How can Christmas lights help improve the city’s air quality and feed some residents of the Student Ghetto during a cold winter?
F. Wellington has figured it out.
“It’s a warming technique (for my vegetable garden),” he said. “And generally you don’t need a whole lot. It’s the same thing I did last year, but this year the very first freeze dropped all the way to 26 degrees, and I didn’t have the makeshift greenhouse completely buttoned up. … I lost about 1/3 of the garden.”
Wellington moved to Albuquerque from Southern California about 15 months ago and lives on the corner of Mesa Street and Gold Street. He said he gives some of the vegetables and fruits from his approximately 200 square foot garden to his neighbors.
Colin Sikora, who lives across the street from Wellington, said he prefers his neighbor’s food to that from a grocery store.
“Wellington always brings over tomatoes, and they’re great and very fresh,” Sikora said. “(They’re) the best tomatoes I’ve ever had. I can tell the difference between his stuff and store-bought food. I only eat the fresh grown tomatoes.”
Wellington also grows broccoli, black eyed peas and black beans. Between all the different types of vegetables, Wellington said he has plenty to share with his friends who live nearby.
“Out of 14 tomato plants, maybe 12 survived, and I gave away probably five full
buckets of tomatoes,” he said. “Just about all the neighbors know me and I love them dearly. … I love Albuquerque because it’s ethnically diverse and very, very friendly. Whereas in Southern California — it’s got the diversity, but it is getting more unfriendly there.”

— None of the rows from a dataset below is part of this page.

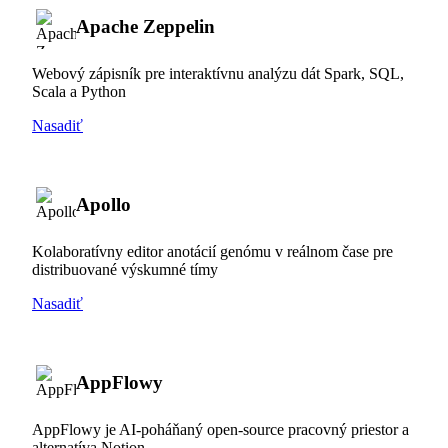
Apache Zeppelin
Webový zápisník pre interaktívnu analýzu dát Spark, SQL,
Scala a Python
Nasadiť
Apollo
Kolaboratívny editor anotácií genómu v reálnom čase pre
distribuované výskumné tímy
Nasadiť
AppFlowy
AppFlowy je AI-poháňaný open-source pracovný priestor a
alternatíva Notion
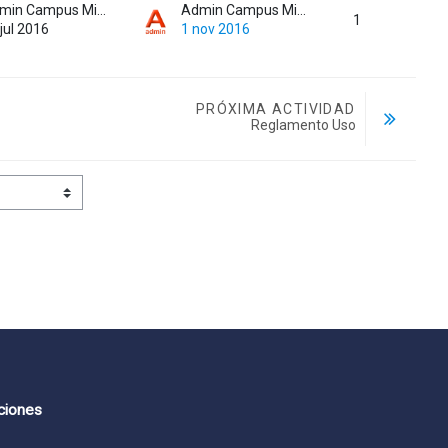
Admin Campus MinJUSDH
Admin Campus MinJUSDH
1
jul 2016
1 nov 2016
PRÓXIMA ACTIVIDAD
Reglamento Uso
ciones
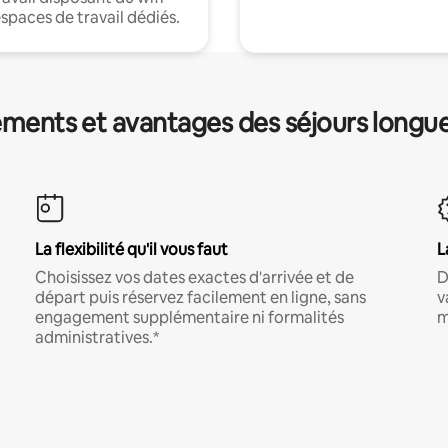
espaces de travail dédiés.
ments et avantages des séjours longu
La flexibilité qu'il vous faut
L
Choisissez vos dates exactes d'arrivée et de
D
départ puis réservez facilement en ligne, sans
v
engagement supplémentaire ni formalités
m
administratives.*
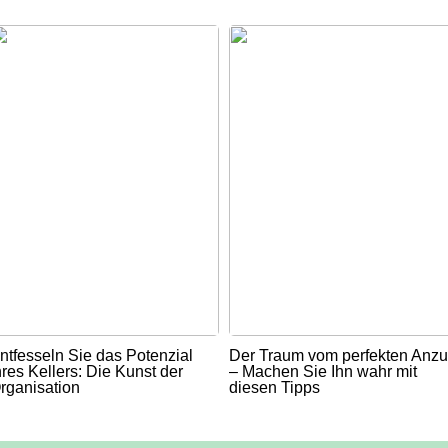
ntfesseln Sie das Potenzial
Der Traum vom perfekten Anz
hres Kellers: Die Kunst der
– Machen Sie Ihn wahr mit
rganisation
diesen Tipps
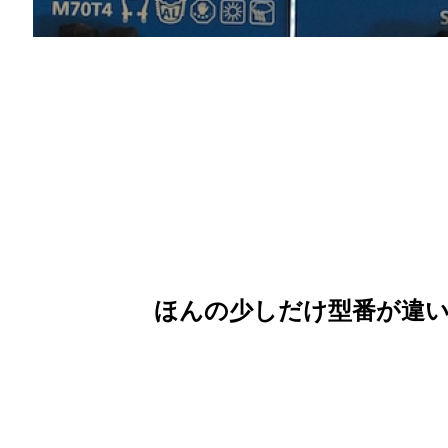
ほんの少しだけ型番が違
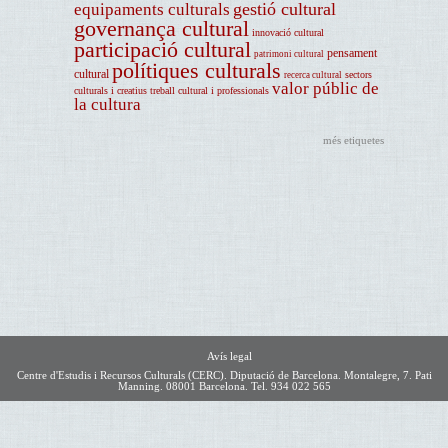
gestió cultural
equipaments culturals
governança cultural
innovació cultural
participació cultural
pensament
patrimoni cultural
polítiques culturals
cultural
sectors
recerca cultural
valor públic de
culturals i creatius
treball cultural i professionals
la cultura
més etiquetes
Avís legal
Centre d'Estudis i Recursos Culturals (CERC). Diputació de Barcelona. Montalegre, 7. Pati
Manning. 08001 Barcelona. Tel. 934 022 565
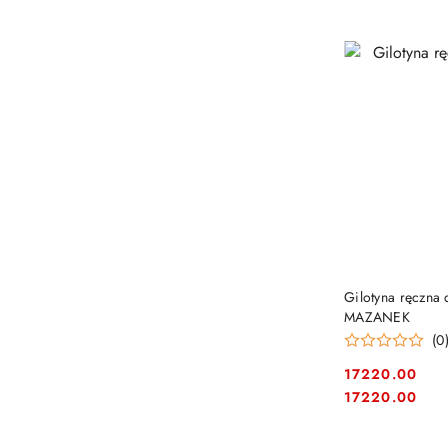
Gilotyna ręczna
MAZANEK
(0
17220.00
Cena:
Cena:
17220.00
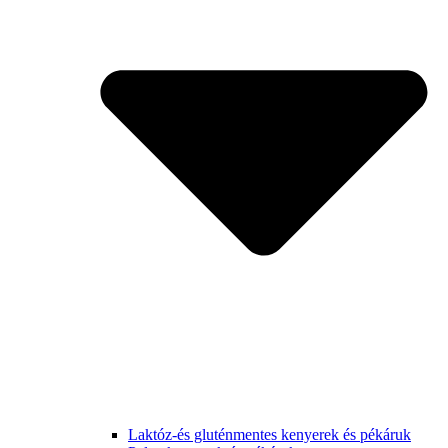
Laktóz-és gluténmentes kenyerek és pékáruk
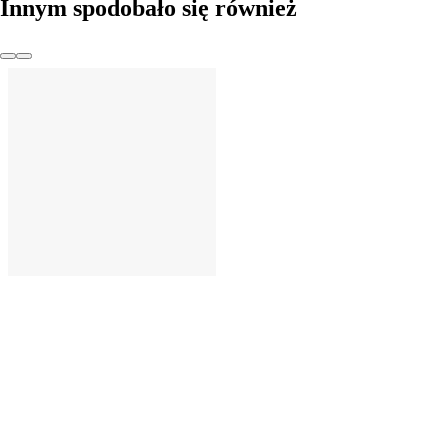
Innym spodobało się również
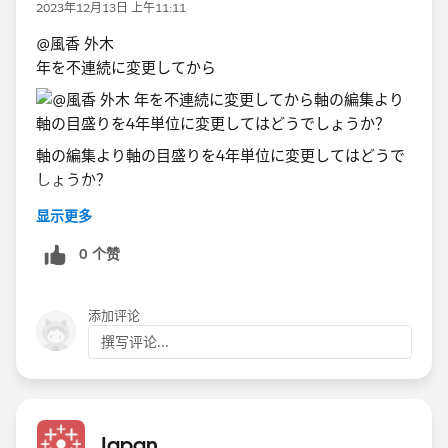
2023年12月13日 上午11:11
@風香 外木​
年を不連続に変更してから
​軸の編集より軸の目盛りを4年単位に変更してはどうで
しょうか？
显示更多
0 个赞
添加评论
撰写评论...
Japan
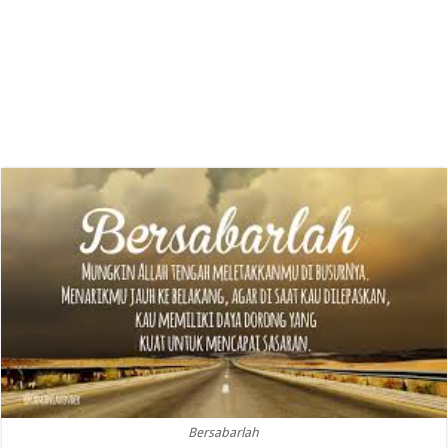
Bersabarlah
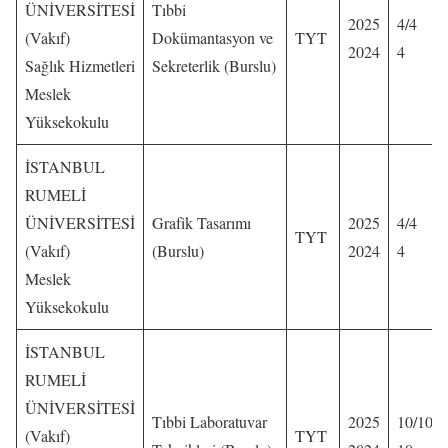
ÜNİVERSİTESİ
Tıbbi
2025
4/4
(Vakıf)
Dokümantasyon ve
TYT
2024
4
Sağlık Hizmetleri
Sekreterlik (Burslu)
Meslek
Yüksekokulu
İSTANBUL
RUMELİ
ÜNİVERSİTESİ
Grafik Tasarımı
2025
4/4
TYT
(Vakıf)
(Burslu)
2024
4
Meslek
Yüksekokulu
İSTANBUL
RUMELİ
ÜNİVERSİTESİ
Tıbbi Laboratuvar
2025
10/10
(Vakıf)
TYT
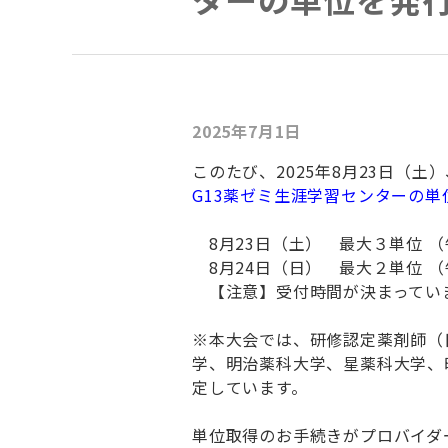
2025年7月1日
このたび、2025年8月23日（
G13薬ゼミ生涯学習センターの単
8月23日（土） 最大３単位 （
8月24日（日） 最大２単位 
【注意】受付時間が決まっていま
※本大会では、研修認定薬剤師（
学、明治薬科大学、星薬科大学、
定しています。
単位取得のお手続きがプロバイダ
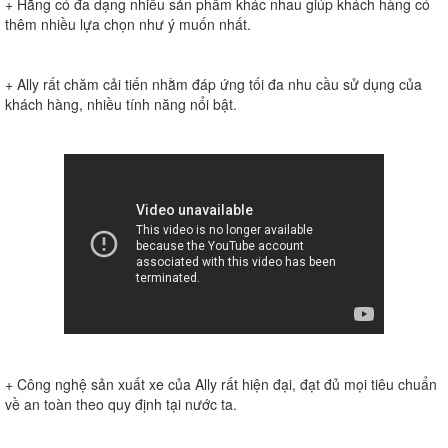
+ Hãng có đa dạng nhiều sản phẩm khác nhau giúp khách hàng có
thêm nhiều lựa chọn như ý muốn nhất.
+ Ally rất chăm cải tiến nhằm đáp ứng tối đa nhu cầu sử dụng của
khách hàng, nhiều tính năng nổi bật.
+ Công nghệ sản xuất xe của Ally rất hiện đại, đạt đủ mọi tiêu chuẩn
về an toàn theo quy định tại nước ta.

Wellington said that when he first started gardening in Albuquerque, he faced challenges with the soil quality.
“It took a lot of water because the soil is very lacking,” he said. “Next year, I’ll be putting in a lot of peat moss, which retains water a lot better.”
But he has other sure-fire techniques as well.
“I talk to my plants, absolutely,” he said. “I’m definitely a spiritualist. I can highly recommend the book The Secret Life of Plants. It showed me a new spiritual plateau, and there has been no dissension since I read it.”
Wellington said he has always wanted to grow his own food and this garden has provided him that opportunity.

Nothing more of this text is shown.